NJ Today Managing Editor Mike Schneider spoke with Republican Sen. Kip Bateman (R-16) about the latest data and what it means for the state’s economic outlook. Bateman emphasized that it’s too soon to hit the panic button based on revenue numbers drawn from just two months.

“Obviously I’d like to see the numbers increase but there’s a slow recovery and it’s gonna take time and I think everybody is jumping on doom and gloom,” he said.


The latest figures come after Standard & Poor and other rating agencies lowered New Jersey’s credit outlook from stable to negative. According to Bateman, it’s important to remember that the rating companies didn’t lower New Jersey’s rating, they just lowered the outlook.

September will be a key month, he said. “Things have gotten a little better. I mean the casino numbers were up I think over 5 percent which is encouraging, and I still think once the governor gets his other programs in place things are going to turn around.”

Calling for national perspective, the senator pointed out that other states were hurting just as much as New Jersey. Even so, the state’s unemployment number at just under 10 percent is lagging behind the national average of 8.1 percent last month. Batemen conceded that more bipartisan effort is required in Trenton.

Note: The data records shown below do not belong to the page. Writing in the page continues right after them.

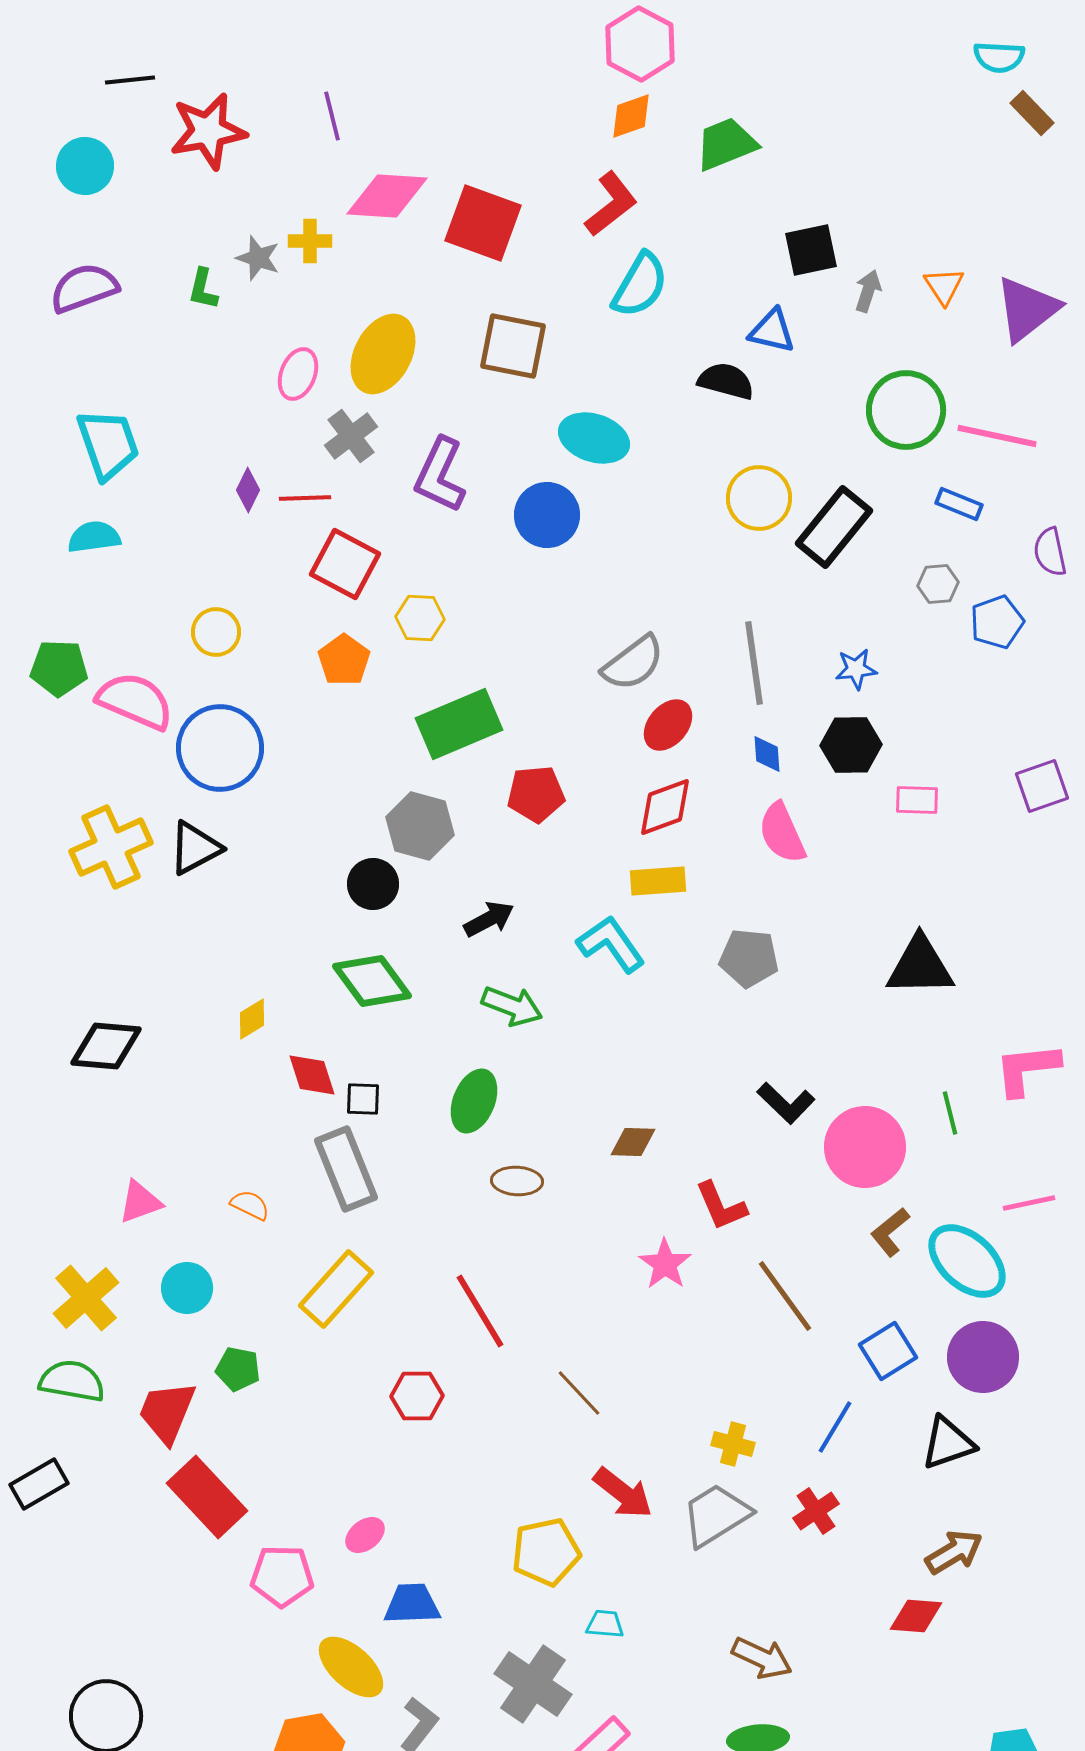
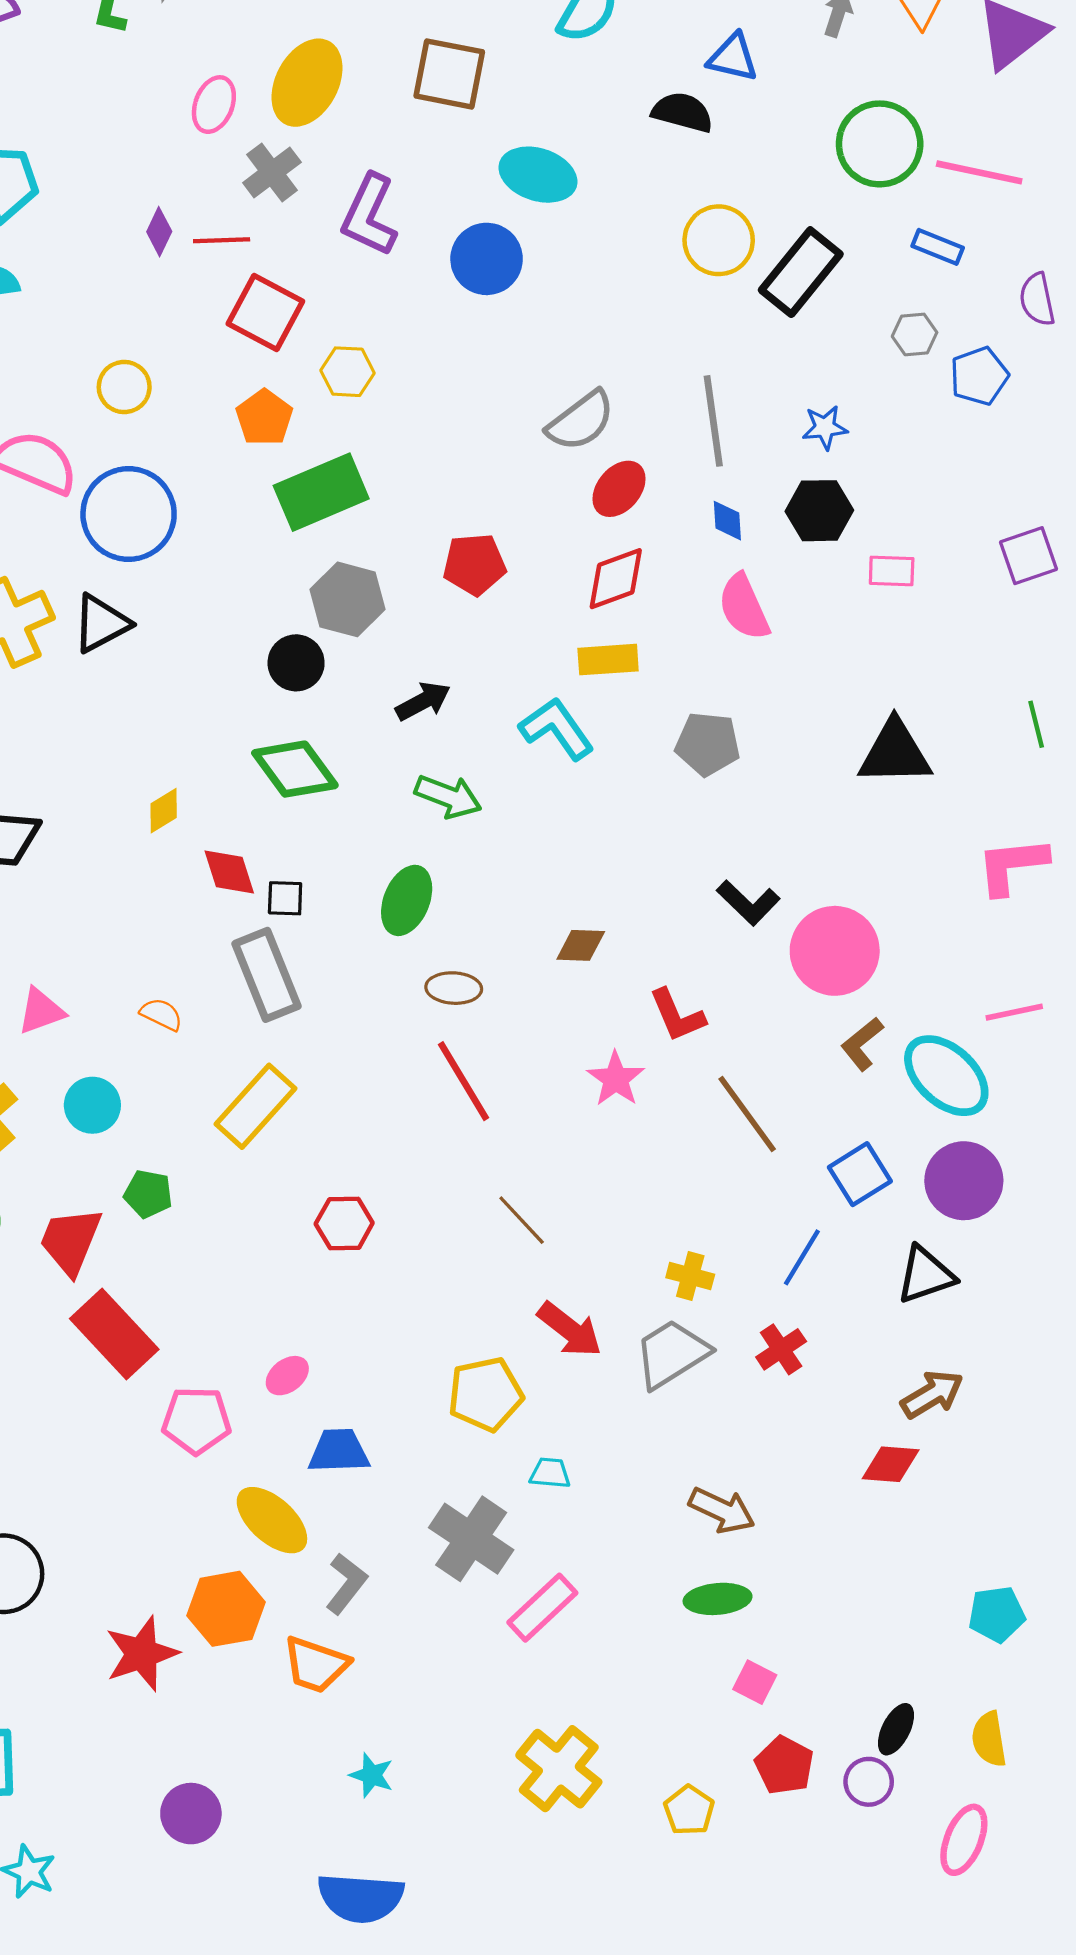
green rectangle: (459, 724) -> (321, 492), moved
green line: (950, 1113) -> (1036, 724), moved
red line: (480, 1311) -> (464, 1081), moved

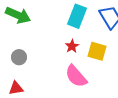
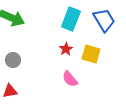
pink semicircle: (76, 76) -> (70, 79), size x0.7

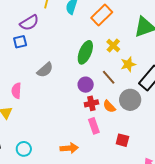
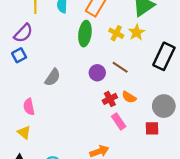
green ellipse: (85, 52) -> (85, 34), moved
yellow star: (128, 64) -> (137, 32), moved
purple circle: (86, 85) -> (97, 73), moved
gray circle: (130, 100) -> (164, 106), moved

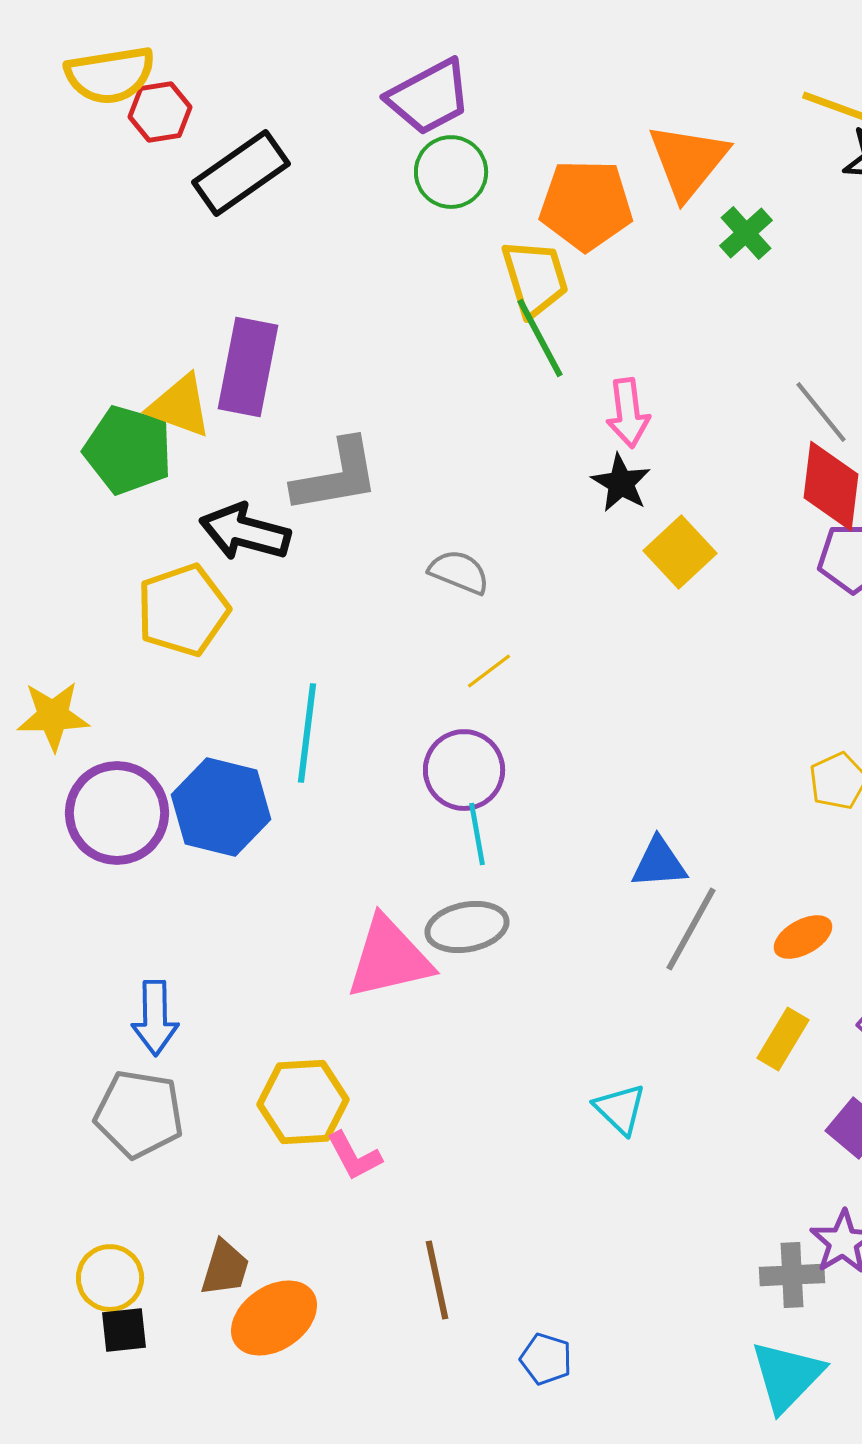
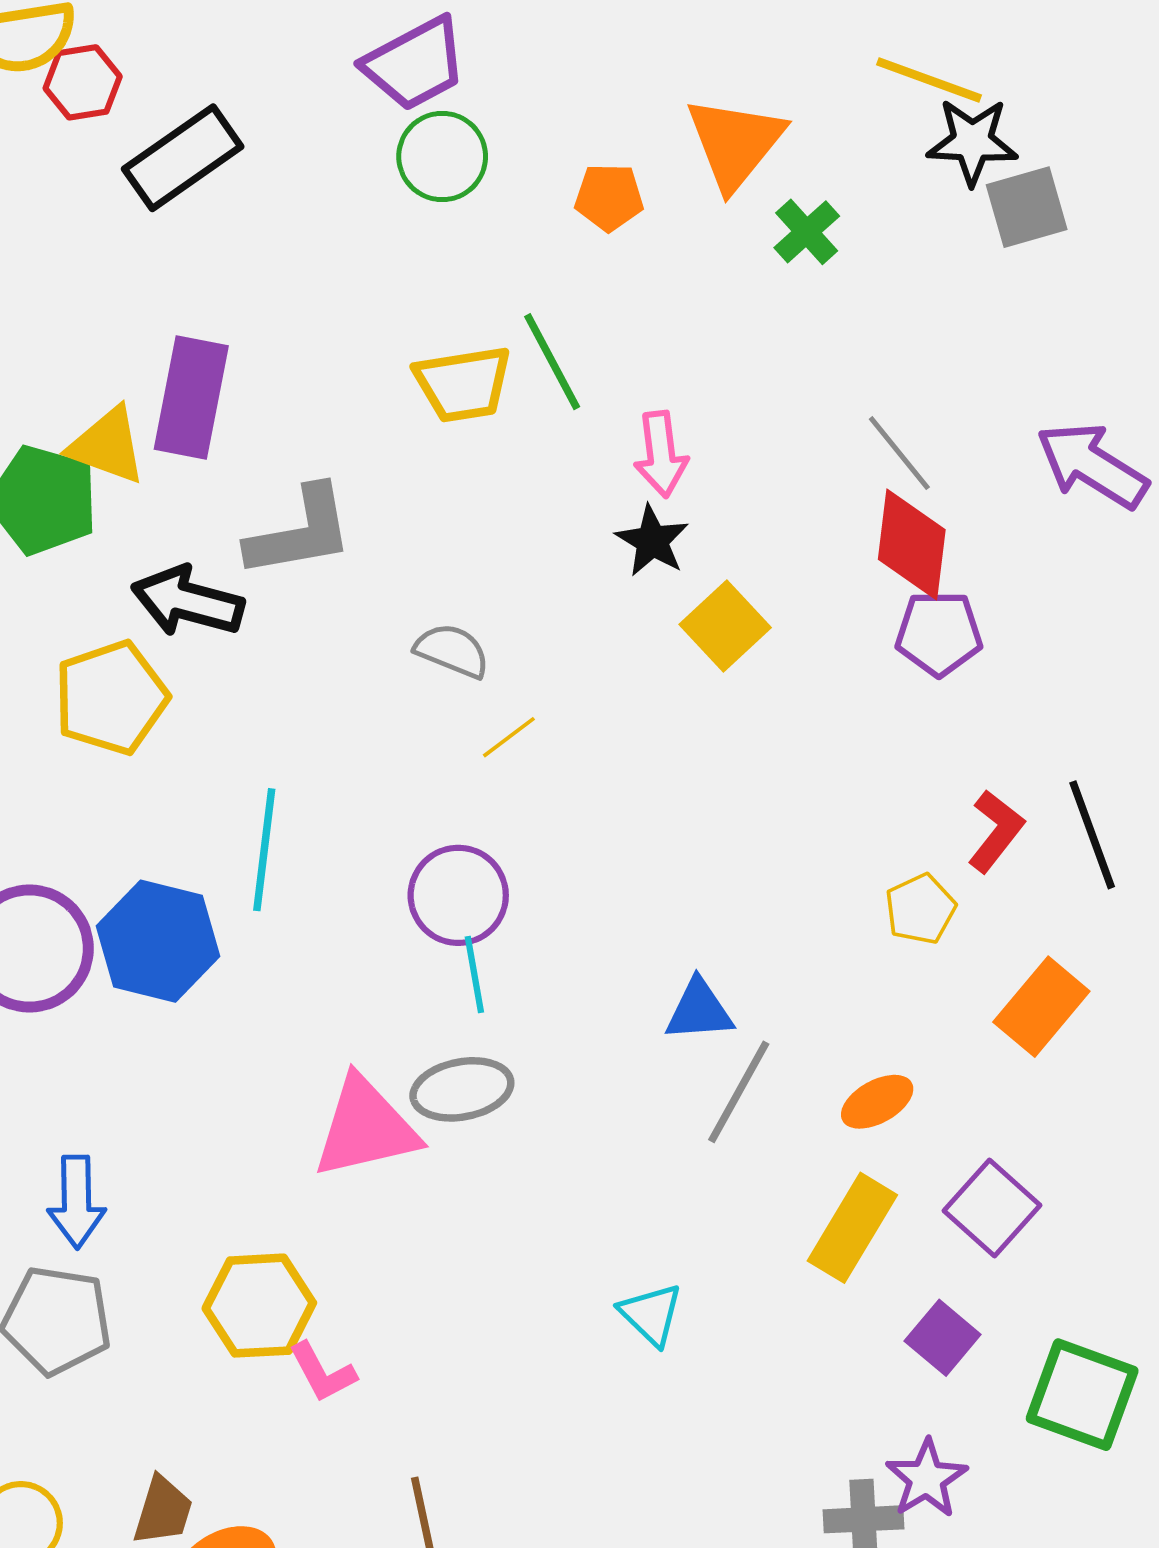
orange pentagon: (586, 205) -> (609, 197), size x0.6
yellow trapezoid: (535, 278) -> (463, 384), moved, turned 98
yellow line: (489, 671) -> (509, 737), moved
yellow rectangle: (783, 1039) -> (852, 1228), size x1.4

“The governor has been trying to get some very key programs [through] the legislature — the dual office holding, the sick payouts. There’s a lot to do in the legislature and the governor can’t do it by himself.”

He cited the testimony of the Office of Legislative Services budget officer at yesterday’s budget hearing in arguing for a wait and see approach. “Even Dave Rosen from OLS said ‘listen, we shouldn’t push a panic button yet,’ so let’s wait and see.”

Rosen was heavily criticized by the governor after an OLS report saying the state‚Äôs revenue fell $254 million below projections for fiscal year 2012, which ended June 30. But Bateman wasn’t about to jump into that conflict. “I’m not gonna comment on Dave Rosen,” he said. “He does his job and the governor has his own opinion on Dave Rosen.”

Despite the string of bad economic news, Bateman wasn’t backing down from his position in favor of a tax cut.

“We still have money set aside for the tax cut and hopefully the numbers will come in better in the fall and if they do the governor will go forward with his and the Senate president’s tax cut. I think it’s important to New Jerseyans to give them a tax cut.”